A telltale chart shows the ratio of cumulative returns. Ideally, we want this to be a straight line at 1: that means the two are an exact match. Whenever the line drops below 1, it means our cumulative returns are less than the index. When the line is above 1, it means our cumulative returns are greater than the index.
The “Simple Model” has resulted in us overstating returns by 0.71% a year. It has a correlation with the index of 0.8899655872, according to our spreadsheet.
“Annual Turnover”
Now let’s go back to our bond fund simulator. Previously it was just using annual rate data. But we also have monthly rate data available. With a few small tweaks we can use that monthly rate data to calculate the value of our fund every month, not just once a year.

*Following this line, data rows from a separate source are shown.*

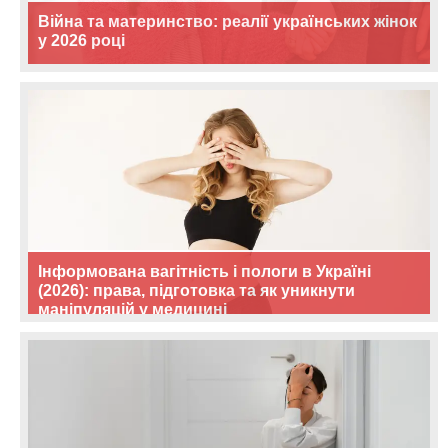
Війна та материнство: реалії українських жінок
у 2026 році
Інформована вагітність і пологи в Україні
(2026): права, підготовка та як уникнути
маніпуляцій у медицині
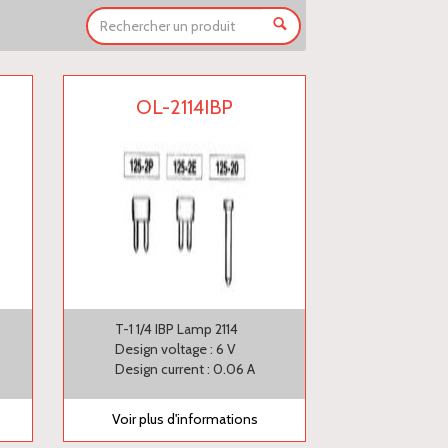
OL-2114IBP
T-1 1/4 IBP Lamp 2114
Design voltage : 6 V
Design current : 0.06 A
Voir plus d'informations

What this means is that our bond fund:
- Has 7 bonds (a 10-year bond, a 9-year bond, etc, all the way down to a 4-year bond)
- The bonds pay interest every month; we keep that money in cash in the fund.

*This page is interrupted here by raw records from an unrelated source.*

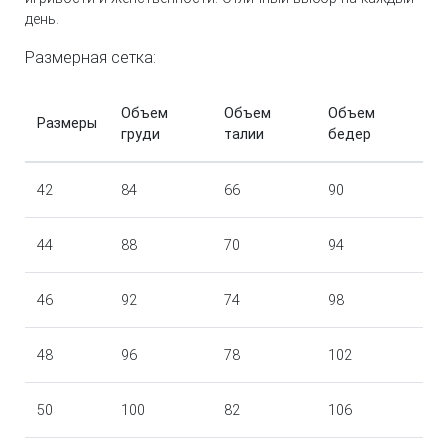
день.
Размерная сетка:
Объем
Объем
Объем
Размеры
груди
талии
бедер
42
84
66
90
44
88
70
94
46
92
74
98
48
96
78
102
50
100
82
106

- Every January we sell the youngest bond. We buy a new 10-year bond using the proceeds of the sale and any interest we accumulated during the year.
On the surface, this sounds like an improvement. Though keeping all the interest in cash for a year doesn’t sound so great.
Here’s a spreadsheet of the results.
This look like an improvement. It still is far from a straight line but we shouldn’t expect perfection from a simple model.
We are still overstating the annual growth: the index grew at 6.96% and our model grew at 7.38%. So we’re overstating it by 0.41%. That’s less than the 0.71% of the Simple Model. And our correlation has gone from 0.88 to 0.92537368.
This model still has two things that don’t seem so great:
- We’re keeping cash around for a whole year, instead of reinvesting the interest as soon as we receive it.
- We only ever buy & sell bonds in January.
“Monthly Turnover”
Now we’re going to stretch our simulation a bit. Instead of having one bond for each year, we want to have twelve bonds for each year. One for every month. That means for our multi-year ladder we won’t just have seven bonds any more. We’ll have over 70. And every single month we’ll sell a bond and replace it with a new one.
We won’t ever have any idle cash sitting around.
We’ll also be a bit more sensitive to changing interest rates, since we’ll be buying bonds every single month. Previously if the rates dropped in February but recovered in March it only showed up as a temporary blip in our price. But now we’ll be buying one of those low-rate February bonds and holding it for years, causing a constant, on-going impact on our returns.
Here’s the spreadsheet and telltale chart.
This is a bit of a mixed bag. Now our average returns are 7.74% versus the index returns of 6.96%. That’s a difference of 0.77%. That’s worse than even the Simple Model. On the other hand, our correlation has improved going up to 0.9307994284.
Hmmm…not sure what to make of that, to be honest. I don’t like how much we end up overstating returns compared to the actual index. The correlation improvement is very marginal compared to the Annual Turnover model.
There’s clearly more digging that needs to be done. Though at some point we have to just throw up our hands and accept our model about the past is imperfect and live with that imperfection.
I think for my personal testing, I’ll stick with the monthly numbers generated by the Annual Turnover model for now.